How to declare [Int] in optional

Question

How to declare [Int] in optional

I try

var listofNumber = [Int]?()

But it's not working

But if I try

var listofNumber : [Int]?

The problem is I cant use listofNumber.append anymore

Value of type '[Int]?' has no member 'append'

Answer 1

You are writing [Int]? but this is just syntactic sugar.

Behind the scenes, what you're actually declaring isOptional<[Int]>.

If you look at the documentation for Optional<T>, you can see that there are three initialisers declared for this value type:

• init(from: Decoder) throws This one is used in conjunction with the coding protocols introduced in Swift 4. It is of no relevance here.
• init(nilLiteral: ()) This one initialises the Optional<T> to nil.
• init(some: T) This one initialises the Optional<T> to T.

Your statement var listOfNumbers = [Int]?() does not match any of the initialisers and thus is not working.
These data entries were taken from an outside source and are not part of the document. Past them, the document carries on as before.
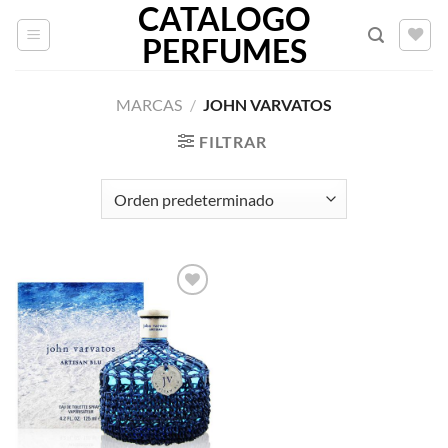
CATALOGO
Saltar
al
PERFUMES
contenido
MARCAS
/
JOHN VARVATOS
FILTRAR
AÑADIR
A LA
LISTA
DE
DESEOS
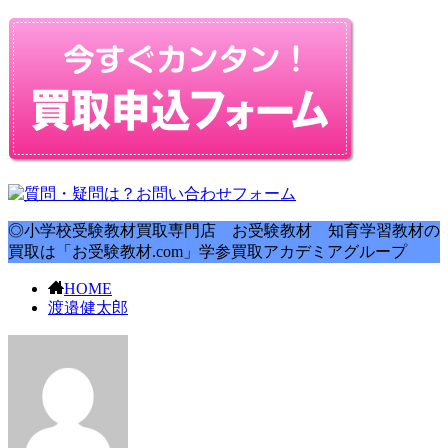
◎小学校受験教材買取専門店 お受験教材 知育学習教材の
買取は「お受験教材.com」学参買取アカデミアグループ
HOME
渡邉健太郎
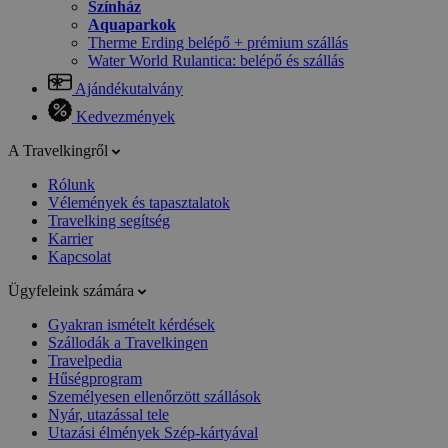
Színház
Aquaparkok
Therme Erding belépő + prémium szállás
Water World Rulantica: belépő és szállás
Ajándékutalvány
Kedvezmények
A Travelkingről
Rólunk
Vélemények és tapasztalatok
Travelking segítség
Karrier
Kapcsolat
Ügyfeleink számára
Gyakran ismételt kérdések
Szállodák a Travelkingen
Travelpedia
Hűségprogram
Személyesen ellenőrzött szállások
Nyár, utazással tele
Utazási élmények Szép-kártyával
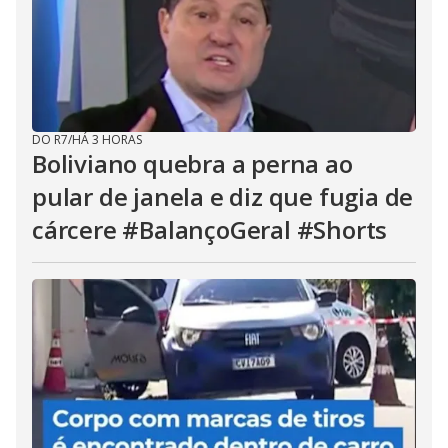
DO R7
/
HÁ 3 HORAS
Boliviano quebra a perna ao
pular de janela e diz que fugia de
cárcere #BalançoGeral #Shorts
Now what you probably want to do - and what most of us would presumably do here - is:

var listOfNumbers: [Int]? = []

This declares the type of listOfNumbers to be [Int]? (aka Optional<[Int]>) and at the same time sets its initial value to an empty array.
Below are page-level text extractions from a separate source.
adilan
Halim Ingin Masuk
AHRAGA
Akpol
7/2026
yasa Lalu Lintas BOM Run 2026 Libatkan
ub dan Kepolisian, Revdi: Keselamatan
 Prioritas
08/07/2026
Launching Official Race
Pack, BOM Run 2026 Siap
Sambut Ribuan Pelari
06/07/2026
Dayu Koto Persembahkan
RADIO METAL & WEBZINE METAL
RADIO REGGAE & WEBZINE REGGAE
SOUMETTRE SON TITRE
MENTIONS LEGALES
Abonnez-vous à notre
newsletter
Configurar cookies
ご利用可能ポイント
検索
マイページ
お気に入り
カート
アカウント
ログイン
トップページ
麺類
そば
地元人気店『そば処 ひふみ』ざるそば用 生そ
The crucial thing to note here is that virtually all of this is syntactic sugar. If you went out of your way and defined the var "natively", it would look something like this:

var listOfNumbers = Optional<[Int]>(Array<Int>()).
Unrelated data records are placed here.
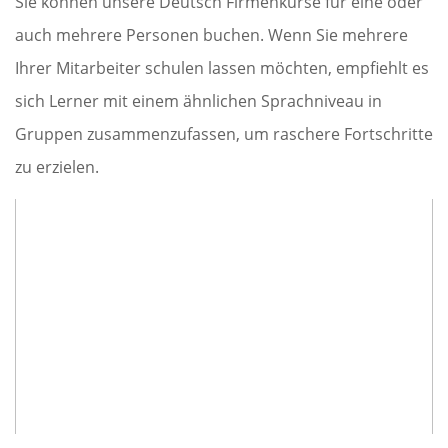
Sie können unsere Deutsch Firmenkurse für eine oder
auch mehrere Personen buchen. Wenn Sie mehrere
Ihrer Mitarbeiter schulen lassen möchten, empfiehlt es
sich Lerner mit einem ähnlichen Sprachniveau in
Gruppen zusammenzufassen, um raschere Fortschritte
zu erzielen.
(You could leave out the generic parameter to Array, as it would be inferred by the type system here.)

Since this is cumbersome to write and also doesn't read quite well, you can use the short version.

As for the second issue regarding Array.append. Your var is of type [Int]? (aka Optional<[Int]>) and thus you cannot access vars or call methods defined on the Array type. You need to unwrap the optional first.

listOfNumbers?.append(4711).

If you're using Xcode, it should actually provide you with a fix-it for this kind of issue.

Now since we were talking about "explicitness" anyway:

listOfNumbers?.append(4711) is again a shiny example for syntactic sugar.

Explicitly written, it would look something like this:

// Optional<T> is actually an enum, so we can switch over it.
switch listOfNumbers {
case .some(var value):
  value.append(4711)
case .none:
  break
}

// Alternative
if case .some(var value) = listOfNumbers {
  value.append(4711)
}

As you can see, this is quickly getting bloated, especially considering optional chaining, etc. Hence, the short version was "invented".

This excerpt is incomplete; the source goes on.